Interfaces with TREX-IO#

Conventions employed in jQMC and TREX-IO#

jQMC utilizes the TREX-IO library for handling input and output of quantum chemical data. This interface ensures standardization and portability of wavefunction parameters and system coordinate data. The current implementation supports reading from TREXIO files using the HDF5 backend.

The read_trexio_file Function#

The core function for data ingestion is read_trexio_file, located in jqmc/trexio_wrapper.py. This function parses a TREXIO file and populates internal jQMC data structures.

Signature:

def read_trexio_file(
    trexio_file: str,
    store_tuple: bool = False
) -> tuple[Structure_data, AOs_data, MOs_data, MOs_data, Geminal_data, Coulomb_potential_data]:

Arguments:

  • trexio_file (str): The file path to the TREXIO file (typically .h5).

  • store_tuple (bool, default=False): If True, stores list variables as tuples. This is primarily for internal testing (e.g., with JAX JIT compilation compatibility checks) but is slower for production runs.

Returns:

Ordering of the returned tuple:

  1. Structure_data: Molecular geometry and atomic information.

  2. AOs_data (AOs_cart_data or AOs_sphe_data): Atomic Orbital basis set information.

  3. MOs_data (Up): Molecular Orbitals for spin-up electrons.

  4. MOs_data (Down): Molecular Orbitals for spin-down electrons.

  5. Geminal_data: Data relevant for Antisymmetrized Geminal Power (AGP) wavefunctions.

  6. Coulomb_potential_data: Information on pseudopotentials (ECPs) if present.


Implementation Details#

1. System Structure#

  • Boundary Conditions: The wrapper currently checks trexio.read_pbc_periodic.

    • Open Boundary Conditions (Molecules): Fully supported.

    • Periodic Boundary Conditions (Crystals): Detected but currently raises NotImplementedError.

  • Atomic Information: Reads nuclear labels (H, C, etc.) and coordinates. Labels are converted to atomic numbers (Z) using an internal mapping supporting elements up to Radon (Z=86).

2. Electron Configuration#

  • Reads electron_up_num and electron_dn_num.

  • Determines if the system is spin-polarized:

    • spin_polarized = True if \(N_{\uparrow} \neq N_{\downarrow}\).

    • spin_polarized = False if \(N_{\uparrow} = N_{\downarrow}\).

3. Atomic Orbitals (AOs)#

The wrapper distinguishes between Cartesian and Spherical Harmonic basis sets via trexio.read_ao_cartesian.

Cartesian Gaussians:

  • Polynomial orders (\(n_x, n_y, n_z\)) for each orbital are reconstructed based on the angular momentum \(L\).
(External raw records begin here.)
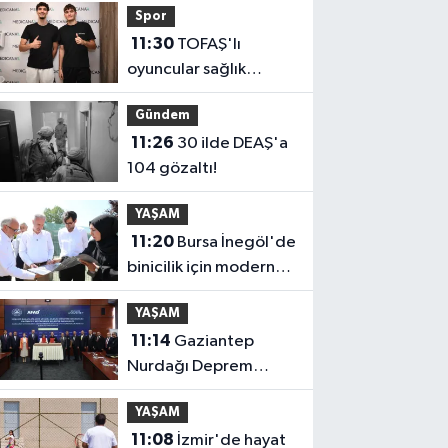
Spor
11:30
TOFAŞ'lı
oyuncular sağlık
kontrolünden geçti
Gündem
11:26
30 ilde DEAŞ'a
104 gözaltı!
YAŞAM
11:20
Bursa İnegöl'de
binicilik için modern
manejler yapılıyor
YAŞAM
11:14
Gaziantep
Nurdağı Deprem
Müzesi ve Afet
YAŞAM
Farkındalık Merkezi
11:08
İzmir'de hayat
için iş birliği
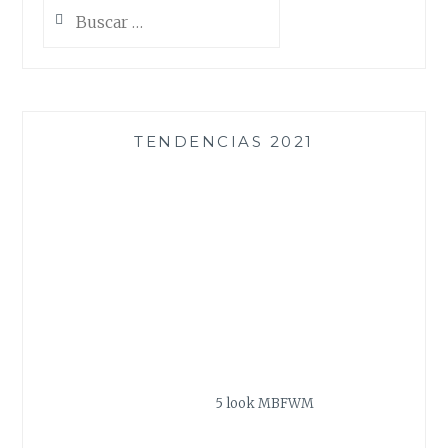
Buscar:
TENDENCIAS 2021
5 look MBFWM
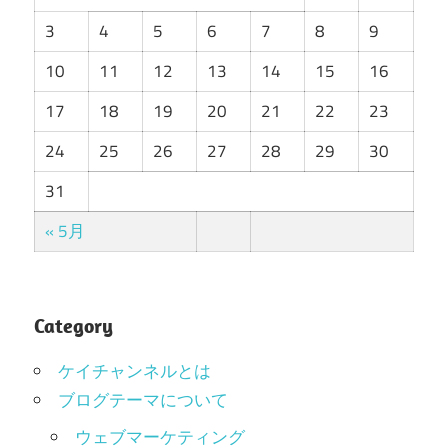
3
4
5
6
7
8
9
10
11
12
13
14
15
16
17
18
19
20
21
22
23
24
25
26
27
28
29
30
31
« 5月
Category
ケイチャンネルとは
ブログテーマについて
ウェブマーケティング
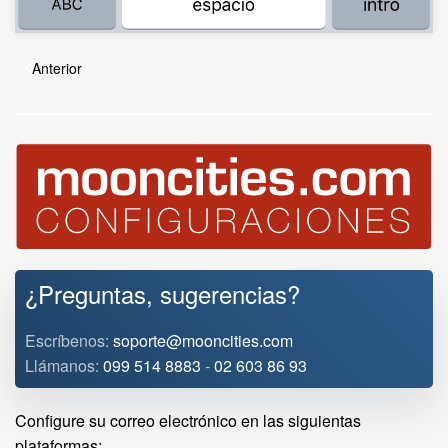
Anterior
¿Preguntas, sugerencias?
Escríbenos:
soporte@mooncities.com
Llámanos:
099 514 8883
-
02 603 86 93
Configure su correo electrónico en las siguientas
plataformas:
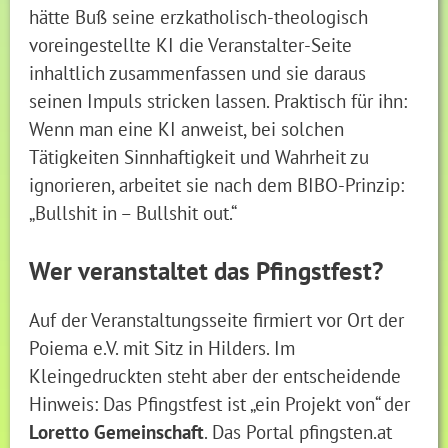
hätte Buß seine erzkatholisch-theologisch
voreingestellte KI die Veranstalter-Seite
inhaltlich zusammenfassen und sie daraus
seinen Impuls stricken lassen. Praktisch für ihn:
Wenn man eine KI anweist, bei solchen
Tätigkeiten Sinnhaftigkeit und Wahrheit zu
ignorieren, arbeitet sie nach dem BIBO-Prinzip:
„Bullshit in – Bullshit out.“
Wer veranstaltet das Pfingstfest?
Auf der Veranstaltungsseite firmiert vor Ort der
Poiema e.V. mit Sitz in Hilders. Im
Kleingedruckten steht aber der entscheidende
Hinweis: Das Pfingstfest ist „ein Projekt von“ der
Loretto Gemeinschaft
. Das Portal pfingsten.at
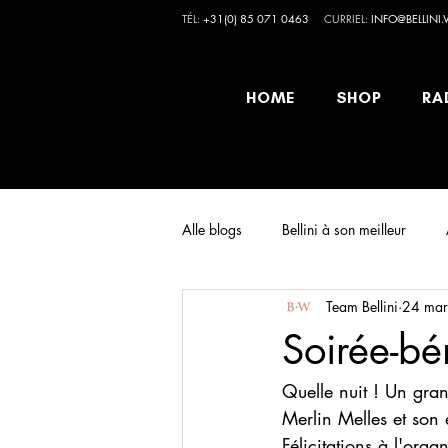
TÉL:
+31(0) 85 071 0463
CURRIEL:
INFO@BELLINI
HOME
SHOP
RA
Alle blogs
Bellini à son meilleur
Team Bellini
24 mar
Soirée-bé
Quelle nuit ! Un gran
Merlin Melles et so
Félicitations à l'org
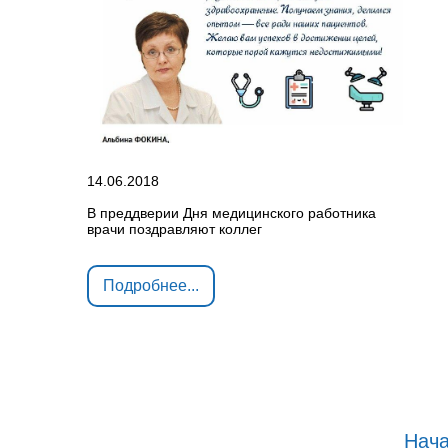
14.06.2018
В преддверии Дня медицинского работника
врачи поздравляют коллег
Подробнее...
Нач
  • In the case of polynomials, the canonical (or alphabetical) ordering is used (e.g., \(xx, xy, xz, yy, yz, zz\) for \(d\)-orbitals).

  • Basis function normalization and coefficients are computed and stored in AOs_cart_data.

Spherical Harmonics:

  • If ao_cartesian is false, AOs_sphe_data is initialized.
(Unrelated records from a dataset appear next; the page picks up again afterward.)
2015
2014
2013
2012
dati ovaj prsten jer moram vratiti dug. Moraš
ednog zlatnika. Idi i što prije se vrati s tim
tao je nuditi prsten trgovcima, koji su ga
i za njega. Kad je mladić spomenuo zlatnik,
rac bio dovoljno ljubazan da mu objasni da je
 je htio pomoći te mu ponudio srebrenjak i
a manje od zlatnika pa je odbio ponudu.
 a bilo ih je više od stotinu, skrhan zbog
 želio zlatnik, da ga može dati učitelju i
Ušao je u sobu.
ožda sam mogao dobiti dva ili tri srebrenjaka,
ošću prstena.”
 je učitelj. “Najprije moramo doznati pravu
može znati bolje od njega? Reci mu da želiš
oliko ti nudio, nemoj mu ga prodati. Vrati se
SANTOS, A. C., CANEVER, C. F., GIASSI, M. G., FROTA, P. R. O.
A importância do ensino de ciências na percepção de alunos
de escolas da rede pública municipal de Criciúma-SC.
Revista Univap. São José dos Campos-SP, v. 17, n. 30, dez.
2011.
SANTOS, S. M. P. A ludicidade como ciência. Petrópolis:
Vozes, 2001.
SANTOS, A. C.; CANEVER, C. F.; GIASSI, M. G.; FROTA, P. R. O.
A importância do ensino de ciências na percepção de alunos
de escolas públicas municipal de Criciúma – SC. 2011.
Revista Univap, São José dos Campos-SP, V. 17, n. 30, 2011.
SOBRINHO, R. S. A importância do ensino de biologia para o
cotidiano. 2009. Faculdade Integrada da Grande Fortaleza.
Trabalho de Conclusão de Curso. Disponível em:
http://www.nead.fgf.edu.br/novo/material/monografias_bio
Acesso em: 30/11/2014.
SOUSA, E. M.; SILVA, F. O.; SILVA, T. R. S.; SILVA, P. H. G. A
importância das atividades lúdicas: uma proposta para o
  • The Magnetic quantum numbers (\(m\)) follow the TREXIO canonical order: \(0, 1, -1, 2, -2, \dots\) for a given \(L\).
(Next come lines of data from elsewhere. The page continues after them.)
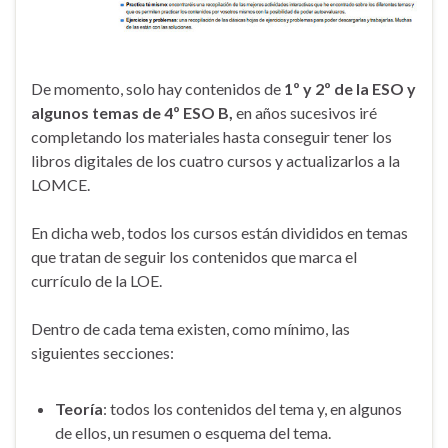
De momento, solo hay contenidos de
1º y 2º de la ESO y
algunos temas de 4º ESO B,
en años sucesivos iré
completando los materiales hasta conseguir tener los
libros digitales de los cuatro cursos y actualizarlos a la
LOMCE.
En dicha web, todos los cursos están divididos en temas
que tratan de seguir los contenidos que marca el
currículo de la LOE.
Dentro de cada tema existen, como mínimo, las
siguientes secciones:
Teoría
: todos los contenidos del tema y, en algunos
de ellos, un resumen o esquema del tema.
4. Molecular Orbitals (MOs)#

  • Real vs. Complex: Checks trexio.has_mo_coefficient_im. Currently, only real wavefunctions are supported; complex coefficients raise NotImplementedError.

  • Spin Handling:

    • Restricted (RHF/ROHF): Used when spin_dependent is false. Up and Down orbitals share the same spatial coefficients.

    • Unrestricted (UHF): Used when spin_dependent is true and system is polarized. Up and Down coefficients are read separately.

  • Occupation Threshold: Orbitals are only loaded if their occupation number is \(\ge 10^{-6}\). This filters out virtual orbitals with effectively zero occupation from the active space calculation.

5. Pseudopotentials (ECPs)#

  • The function checks for the existence of ECP data using trexio.has_ecp_num.

  • If present, Coulomb_potential_data is populated with:

    • Core charges (\(Z_{\text{core}}\))

    • Angular momentum limits

    • Exponents, coefficients, and powers (\(n\)) for the Gaussian expansion of the potential.